What to produce
Find the line below with "Buscar empleo, servicio, auto..." and the line with "בין קירות הבית: המלחמה החכמה ב". Output them and the lines between, exactly, but not the pictures.

(Data supplied)

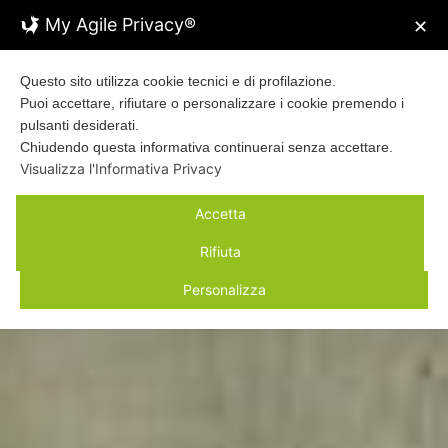
My Agile Privacy®
✕
Questo sito utilizza cookie tecnici e di profilazione.
Puoi accettare, rifiutare o personalizzare i cookie premendo i
Porte blindate
pulsanti desiderati.
Tutti i modelli rispondono agli standard
Chiudendo questa informativa continuerai senza accettare.
prestazionali dettati dalle normative in termini di
Visualizza l'Informativa Privacy
antiintrusione
e, grazie alle più moderne
Accetta
tecnologie
antieffrazione
utilizzate nella
produzione, sono in grado di soddisfare i diversi
Rifiuta
livelli di protezione e sicurezza
richiesti.
Personalizza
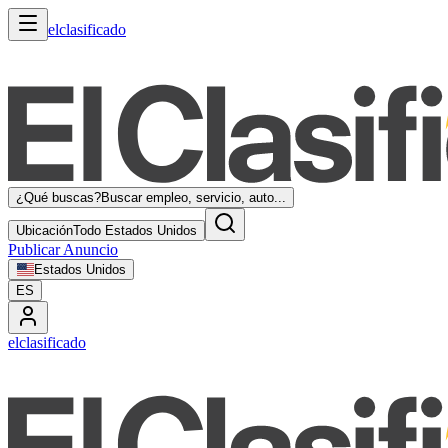
elclasificado
¿Qué buscas?
Buscar empleo, servicio, auto...
Ubicación
Todo Estados Unidos
Publicar Anuncio
Estados Unidos
ES
elclasificado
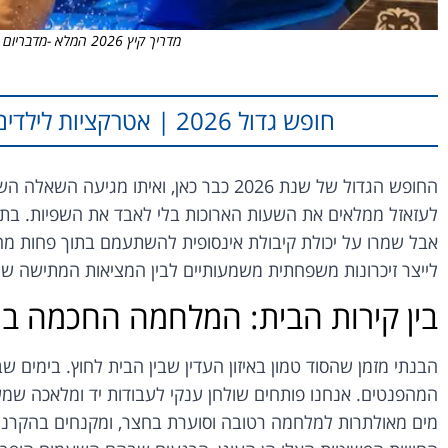
מדריך קיץ 2026 המלא -מדבריום עם מתחמי המים החדשים. צילום: יח"צ
חופש גדול 2026 | אטרקציות לילדים | חוויות משפחתיות |
החופש הגדול של שנת 2026 כבר כאן, ואיתו
לעזאזל ממלאים את השעות הארוכות בלי לאבד את השפיות. בתור 
אבל שמרו על יכולת קיבולת אינסופית להשתעמם בתוך פחות מחמ
לייצר זיכרונות משפחתית משמעותיים לבין המציאות המתישה של 
בין קירות הבית: המלחמה החכמה ב
הבנתי מזמן שהסוד טמון באיזון העדין שבין הבית לחוץ. בימי
המהפנטים. אנחנו פותחים שולחן ענקי לעבודות יד ומלאכה שמשא
מים מאולתרות למלחמה רטובה וסוערת בחצר, ומקנחים בהקרנה 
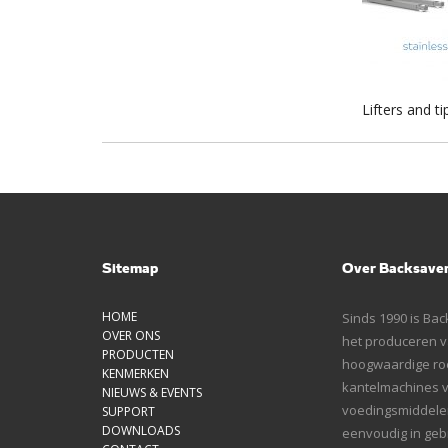
Lifters and 
Sitemap
Over Backsave
HOME
Sinds 1990 is Bac
OVER ONS
het produceren va
PRODUCTEN
hoogwaardige roe
KENMERKEN
kantelmachines 
NIEUWS & EVENTS
voedingsmiddelen
SUPPORT
DOWNLOADS
eenvoudig in gebr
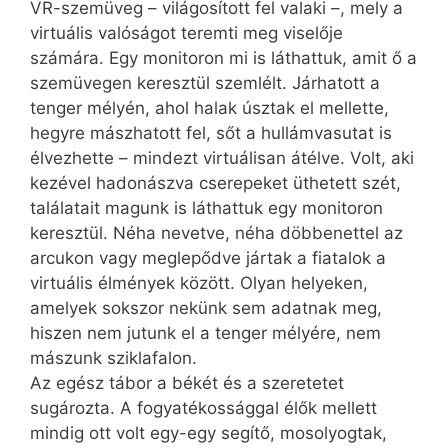
VR-szemüveg – világosított fel valaki –, mely a
virtuális valóságot teremti meg viselője
számára. Egy monitoron mi is láthattuk, amit ő a
szemüvegen keresztül szemlélt. Járhatott a
tenger mélyén, ahol halak úsztak el mellette,
hegyre mászhatott fel, sőt a hullámvasutat is
élvezhette – mindezt virtuálisan átélve. Volt, aki
kezével hadonászva cserepeket üthetett szét,
találatait magunk is láthattuk egy monitoron
keresztül. Néha nevetve, néha döbbenettel az
arcukon vagy meglepődve jártak a fiatalok a
virtuális élmények között. Olyan helyeken,
amelyek sokszor nekünk sem adatnak meg,
hiszen nem jutunk el a tenger mélyére, nem
mászunk sziklafalon.
Az egész tábor a békét és a szeretetet
sugározta. A fogyatékossággal élők mellett
mindig ott volt egy-egy segítő, mosolyogtak,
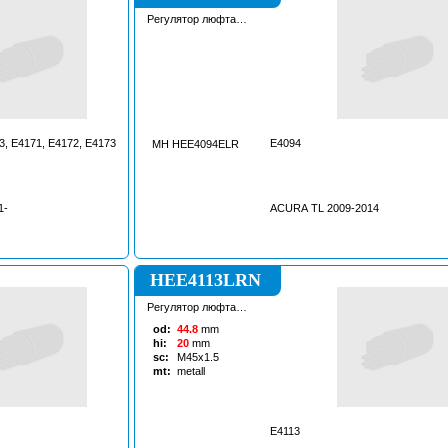
Регулятор люфта
рулевой рейки
3, E4171, E4172, E4173
E4094
MH HEE4094ELR
1-
ACURA TL 2009-2014
HEE4113LRN
Регулятор люфта
рулевой рейки
od:
44.8
mm
hi:
20
mm
sc:
M45x1.5
mt:
metall
E4113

(End Data supplied)

Solved exercise
Buscar empleo, servicio, auto...
Ubicación
Todo Estados Unidos
Publicar Anuncio
Estados Unidos
ES
elclasificado
מדריך קיץ 2026 המלא -מדבריום עם מתחמי המים החדשים. צילום: יח"צ
חופש גדול 2026 | אטרקציות לילדים | חוויות משפחתיות |
החופש הגדול של שנת 2026 כבר כאן, ואיתו
לעזאזל ממלאים את השעות הארוכות בלי לאבד את השפיות. בתור 
אבל שמרו על יכולת קיבולת אינסופית להשתעמם בתוך פחות מחמ
לייצר זיכרונות משפחתית משמעותיים לבין המציאות המתישה של 
בין קירות הבית: המלחמה החכמה ב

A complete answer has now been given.